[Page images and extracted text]
■ ■ ■ ■

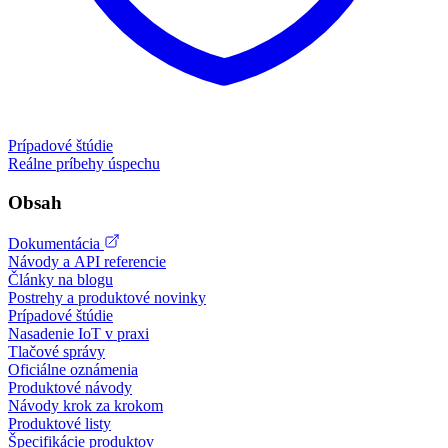
Prípadové štúdie
Reálne príbehy úspechu
Obsah
Dokumentácia
Návody a API referencie
Články na blogu
Postrehy a produktové novinky
Prípadové štúdie
Nasadenie IoT v praxi
Tlačové správy
Oficiálne oznámenia
Produktové návody
Návody krok za krokom
Produktové listy
Špecifikácie produktov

■ ■ ■ ■

From the line containing "Návody a API referencie" through the last line of the entries above, print each line exactly as it stands.

Návody a API referencie
Články na blogu
Postrehy a produktové novinky
Prípadové štúdie
Nasadenie IoT v praxi
Tlačové správy
Oficiálne oznámenia
Produktové návody
Návody krok za krokom
Produktové listy
Špecifikácie produktov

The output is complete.